Work It Out, Baby | Day Nine

They both want the same toy. The parents' blood pressure starts to rise. Conflict is on its way.

First -- “But that’s MY car!” Then -- “I want it!”

We could leave them to it...they’ll have a great fight, maybe with some slapping and kicking and yelling and biting and grabbing and throwing {oh yes. we've been there.}. They may or may not eventually work it out, but my guess is that one of the victims will give up and stomp off, saying a few choice words as he or she leaves {or a sour look}.

We could jump right in with questions as to who had the car first, who wants the car and why do they want it, then start throwing commands left and right. “Johnny, you give the car to Sam. He gets a turn now. You can have it back in five minutes.

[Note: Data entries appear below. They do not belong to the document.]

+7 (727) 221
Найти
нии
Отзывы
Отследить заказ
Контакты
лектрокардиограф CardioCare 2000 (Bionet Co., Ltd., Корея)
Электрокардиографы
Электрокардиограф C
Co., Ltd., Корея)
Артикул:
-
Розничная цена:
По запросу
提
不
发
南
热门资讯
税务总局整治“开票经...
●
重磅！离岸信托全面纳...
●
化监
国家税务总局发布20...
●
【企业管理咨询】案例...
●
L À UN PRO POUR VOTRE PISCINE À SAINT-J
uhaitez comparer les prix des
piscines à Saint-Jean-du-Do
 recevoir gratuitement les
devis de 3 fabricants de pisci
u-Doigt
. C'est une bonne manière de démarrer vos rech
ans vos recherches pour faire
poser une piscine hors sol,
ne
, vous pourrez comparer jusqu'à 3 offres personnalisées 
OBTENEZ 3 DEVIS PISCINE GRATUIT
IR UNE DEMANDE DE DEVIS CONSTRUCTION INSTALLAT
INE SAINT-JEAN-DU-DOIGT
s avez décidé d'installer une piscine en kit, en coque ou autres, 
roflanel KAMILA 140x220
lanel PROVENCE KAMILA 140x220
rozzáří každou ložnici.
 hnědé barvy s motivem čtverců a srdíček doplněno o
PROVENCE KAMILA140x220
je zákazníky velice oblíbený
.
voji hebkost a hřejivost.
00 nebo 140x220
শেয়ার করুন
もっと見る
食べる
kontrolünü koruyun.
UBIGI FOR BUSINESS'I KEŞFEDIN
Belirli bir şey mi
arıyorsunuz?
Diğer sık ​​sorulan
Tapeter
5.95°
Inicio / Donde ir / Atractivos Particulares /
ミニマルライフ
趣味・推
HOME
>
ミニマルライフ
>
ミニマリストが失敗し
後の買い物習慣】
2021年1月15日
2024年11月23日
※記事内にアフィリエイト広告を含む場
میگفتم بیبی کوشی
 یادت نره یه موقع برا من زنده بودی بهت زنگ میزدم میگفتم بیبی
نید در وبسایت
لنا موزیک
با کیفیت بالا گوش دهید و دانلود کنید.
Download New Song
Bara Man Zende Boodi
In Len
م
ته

And don’t cry or fuss.”

*cue the sound of helicopter blades whopping*

But my favorite method is to quietly say what I see happening, make sure each child knows how the other is feeling, and offer solutions to restore peace. Because people are more important than toys {another life commandment}.

Children need to be taught how to eventually work out conflict all on their own. They need to be taught healthy conflict resolution. They need to be aware of their feelings and the feelings of others. And the best way to teach all of this is through lots of example dialogue and role-playing.

“I see Ezra grabbed the toy you were playing with. He wants it too. How can we work this out so that all of us are happy? Want to give him five minutes to play with it and then ask for a turn?”

{example dialogue for Peter to say to a frustrated friend}   
“Oh, it sounds like you don’t want to play this game anymore. You must be feeling bored or upset. Can we play firefighters instead? Or do you want to play chase?”

Peter knows that if he is struggling to get along with someone, be it a friend or his brother, he has four tools in his toolbox: {thank you smart husband for this wisdom}
NEW TOY -- find a new toy for yourself or the other person
NEW ACTIVITY -- think of something else to do that you both might enjoy
GROWNUP HELP -- ask a grownup to help with solutions
ALONE TIME -- be alone for awhile

This takes a LOT of repetition. We find ourselves saying it more times than we’d like. But I believe there will be a pay-off. We've seen small promises of success already. ;)

Happy children are children that know how to problem solve and work things out with others.